╭──

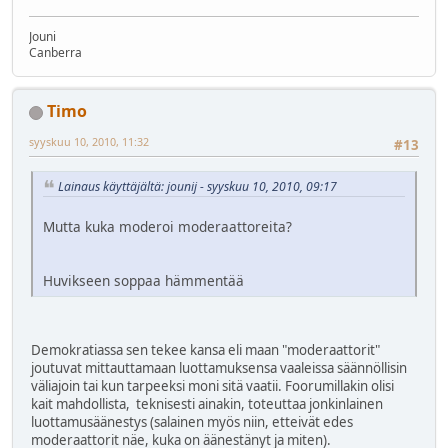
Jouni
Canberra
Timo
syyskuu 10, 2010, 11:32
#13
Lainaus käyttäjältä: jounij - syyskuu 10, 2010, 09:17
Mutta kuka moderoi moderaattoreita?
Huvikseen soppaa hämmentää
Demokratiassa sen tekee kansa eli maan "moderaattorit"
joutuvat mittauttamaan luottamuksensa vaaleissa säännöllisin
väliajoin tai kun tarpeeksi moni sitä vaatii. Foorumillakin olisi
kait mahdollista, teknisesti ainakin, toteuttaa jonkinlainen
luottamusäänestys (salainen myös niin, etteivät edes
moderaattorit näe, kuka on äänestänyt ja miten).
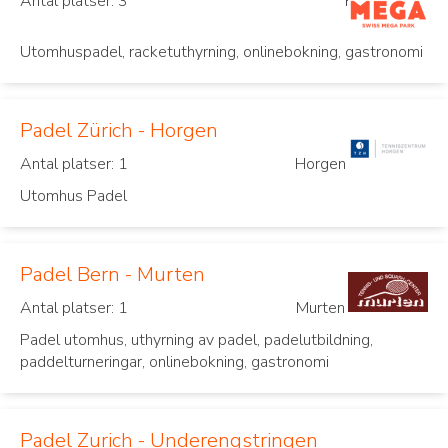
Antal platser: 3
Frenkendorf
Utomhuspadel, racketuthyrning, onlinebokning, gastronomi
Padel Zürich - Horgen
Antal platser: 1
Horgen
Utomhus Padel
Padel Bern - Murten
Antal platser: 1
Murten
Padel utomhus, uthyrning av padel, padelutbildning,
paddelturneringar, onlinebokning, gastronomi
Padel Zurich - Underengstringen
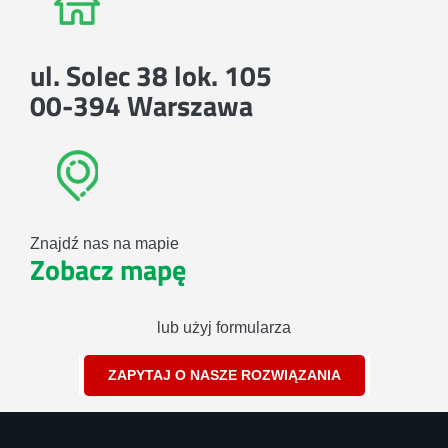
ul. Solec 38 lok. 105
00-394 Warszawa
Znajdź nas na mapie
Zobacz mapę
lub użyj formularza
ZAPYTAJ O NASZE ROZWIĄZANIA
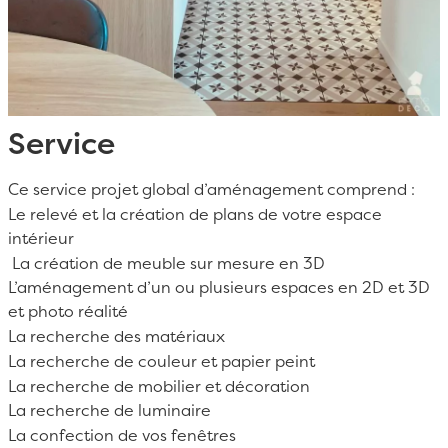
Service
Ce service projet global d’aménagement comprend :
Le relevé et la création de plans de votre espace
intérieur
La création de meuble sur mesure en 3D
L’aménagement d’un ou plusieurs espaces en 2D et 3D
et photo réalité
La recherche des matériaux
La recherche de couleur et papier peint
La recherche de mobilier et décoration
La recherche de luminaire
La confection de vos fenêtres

╰──

● WORK TO COMPLETE: From the records above, work out how many lines contain the string "recherche". Give only the number.

● ANSWER TO THE EXERCISE: 4